The World Health Organization (WHO) was the first agency to raise the alarm about the worldwide health worker shortage. In 2003, when the agency began to roll out its 3 x 5 AIDS treatment program (with a goal of treating 3 million people infected with HIV/AIDS with antiretroviral therapy by 2005), it was confronted with a dramatic absence of health infrastructure in the areas the programs was designed to serve. Antiretroviral therapy could not be administered without a network of nurses, doctors, community workers, and lab technicians. But in most African countries, these medical personnel were nowhere to be found, especially outside the capital cities.

It is now widely recognized that the world is experiencing a chronic shortage of trained health workers—one felt most acutely in those countries that are experiencing the greatest public health threats. In fact, the shortage of human resources has replaced finance issues as the most serious obstacle to implementing national treatment plans. WHO estimates that more than 4 million health workers are needed around the world to fill the gap between what is there and what is needed.  Sub-Saharan Africa alone faces a shortage of more than 800,000 doctors, nurses, and midwives, and an overall shortage of 1.5 million healthcare workers.

The causes of the shortage of health workers are complex, as noted in a recent PIH Action Alert. The HIV pandemic itself has been a major factor, both because it has greatly increased the need for health care and because it has decimated Africa’s healthcare workforce. In South Africa, it is conservatively estimated that 16 percent of healthcare staff are HIV-positive. In Malawi, the government expects to lose three percent of its already understaffed and underfunded health workforce to the disease each year.

There are many other reasons to account for the critical shortage of health workers, including: a lack of sufficient and relevant training capacity to produce the number of health workers required; an inability to retain health workers due to poor working conditions and meager salaries, often caused by restrictions on public sector spending imposed by international donors and financial institutions; and, lastly, "brain drain" – the large-scale emigration of health care workers seeking better paying and more satisfying jobs in countries with greater resources, such as the United States, England, and Canada. To cite one striking example, there are more Malawian doctors practicing medicine in Manchester, England, than in all of Malawi.

WHO has acted to address this barrier to universal access to care. In May 2006, a new global partnership – the Global Health Workforce Alliance (GHWA), hosted by WHO – was formed to address the worldwide shortage of nurses, doctors, midwives, and other health workers. Its stated goal was to increase the number of qualified health workers rapidly in countries experiencing shortages. Last August, the agency announced a new global strategy – Treat, Train, Retain (TTR). This broad, multifaceted AIDS health workforce plan is being undertaken under the umbrella of the Global Health Workforce Alliance and has been designed to involve the key stakeholders in human resources for health.

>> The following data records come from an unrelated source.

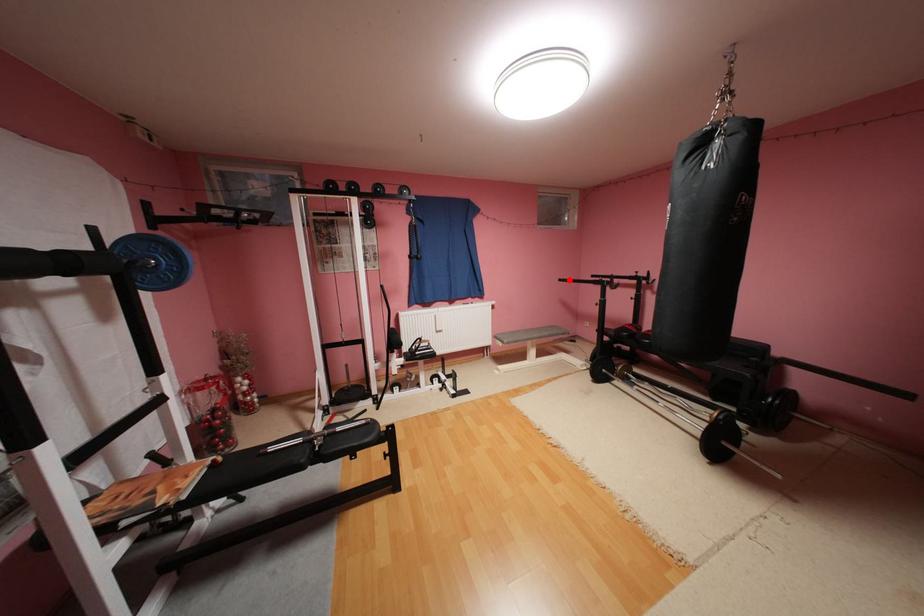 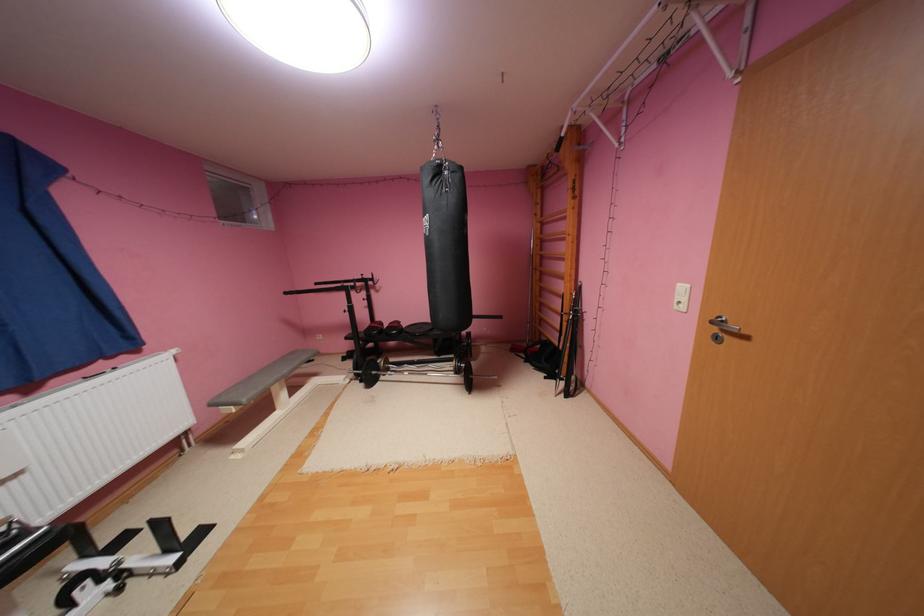 Question: I am providing you with two images of the same scene from different viewpoints. Given a red point in image1, look at the same physical point in image2. Is it:

Choices:
 (A) Closer to the viewpoint
 (B) Farther from the viewpoint

Answer: (A) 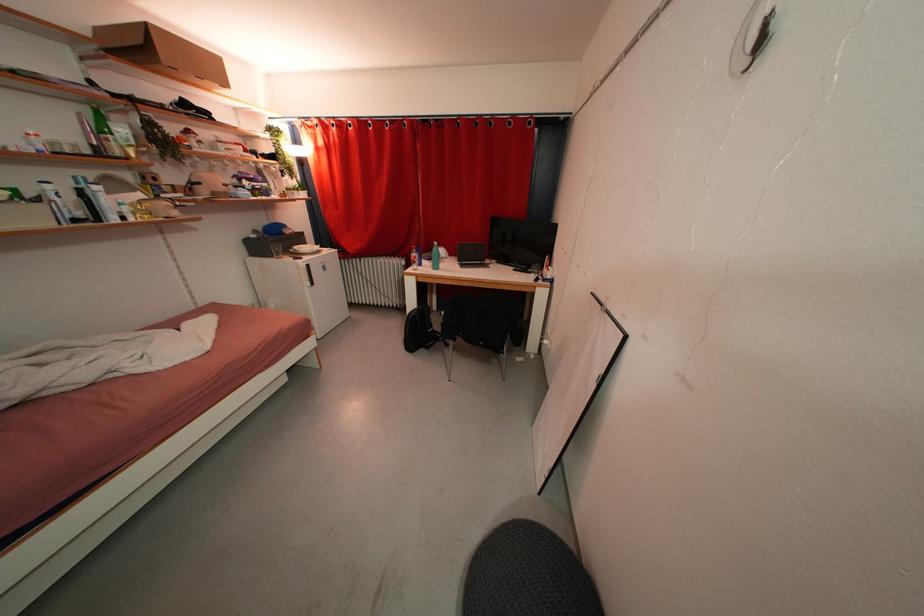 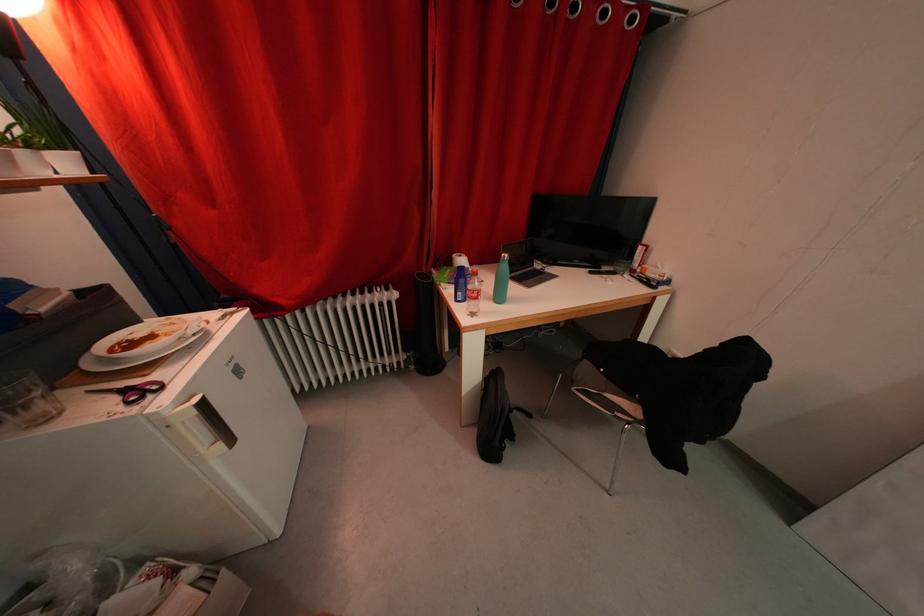 What movement of the cameraman would produce the second image?

The movement direction of the cameraman is left, forward.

One of the primary working groups set up by the GHWA under this strategy was an 11-member task force – the Joint WHO/OGAC Technical Consultation on Task Shifting – made up of representatives from HIV programs and human resources departments from Ministries of Health, professional associations, academic institutions, and others. This task force has been charged with promoting increased investment in educating and training health workers in developing countries and boosting international support for practical strategies to address the shortage. Initially it will deal with the key elements of a regulatory framework to support in-country implementation of task-shifting. The task force will also focus on the need and scope for financial and technical support worldwide; the links between training institutions and universities in developed and developing countries; and innovative use of technology for distance education.

 Dr. Wesler Lambert
 
Dr. Wesler Lambert

PIH is represented on this task force by Dr. Wesler Lambert, HIV/AIDS and Maternal and Child Health Program Advisor for Zanmi Lansante in Haiti. The task force met for the first time in February 2007 in Geneva to discuss the need for a draft regulatory framework for task-shifting that can be validated at the country level before being recommended to countries and to agree on a series of steps towards the development and the implementation of certification and credentialing mechanisms to support task-shifting for HIV service delivery in affected countries.  The task force will meet again in June, in Rwanda, and is scheduled to present its initial recommendations to GHWA in the fall of 2007.